## EXERCISE MATERIAL

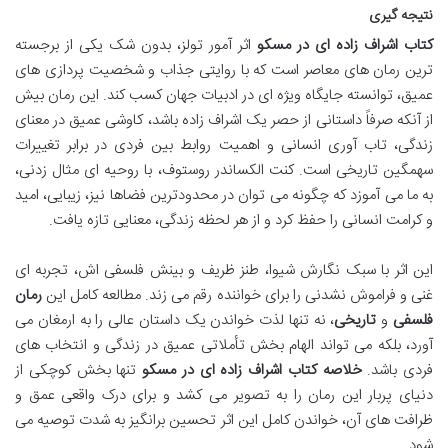
نتیجه گیری
کتاب اشراف زاده ای در مسکو
اثر آمور تولز، بدون شک یکی از برجسته
ترین رمان های معاصر است که با روایتی جذاب و شخصیت پردازی های
عمیق، توانسته جایگاه ویژه ای در ادبیات جهان کسب کند. این رمان بیش
از آنکه صرفاً داستانی از حصر یک اشراف زاده باشد، کاوشی عمیق در معنای
زندگی، تاب آوری انسانی و اهمیت روابط بین فردی در برابر تغییرات
سهمگین تاریخی است. کنت الکساندر روستوف، با روحیه ای مثال زدنی،
به ما می آموزد که چگونه می توان در محدودترین فضاها نیز، زیبایی، امید
و کرامت انسانی را حفظ کرد و از هر لحظه زندگی، معنایی تازه یافت.
این اثر با سبک نگارش شیوا، طنز ظریف و بینش فلسفی اش، تجربه ای
غنی و فراموش نشدنی را برای خواننده رقم می زند. مطالعه کامل این
رمان
فلسفی
و
تاریخی
، نه تنها لذت خواندن یک داستان عالی را به ارمغان می
آورد، بلکه می تواند الهام بخش تأملاتی عمیق در زندگی و انتخاب های
فردی باشد.
خلاصه کتاب اشراف زاده ای در مسکو
تنها بخش کوچکی از
دنیای پربار این رمان را به تصویر می کشد و برای درک واقعی عمق و
ظرافت های آن، خواندن کامل این اثر تحسین برانگیز به شدت توصیه می
شود.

## WORK ORDER
Copy the stretch of the records above that runs from the line with "غنی و فراموش" through the line with "خلاصه کتاب اشراف زاده ای در مسکو". Both end lines belong in the copy, and nothing else does.

## RESULT BELOW
غنی و فراموش نشدنی را برای خواننده رقم می زند. مطالعه کامل این
رمان
فلسفی
و
تاریخی
، نه تنها لذت خواندن یک داستان عالی را به ارمغان می
آورد، بلکه می تواند الهام بخش تأملاتی عمیق در زندگی و انتخاب های
فردی باشد.
خلاصه کتاب اشراف زاده ای در مسکو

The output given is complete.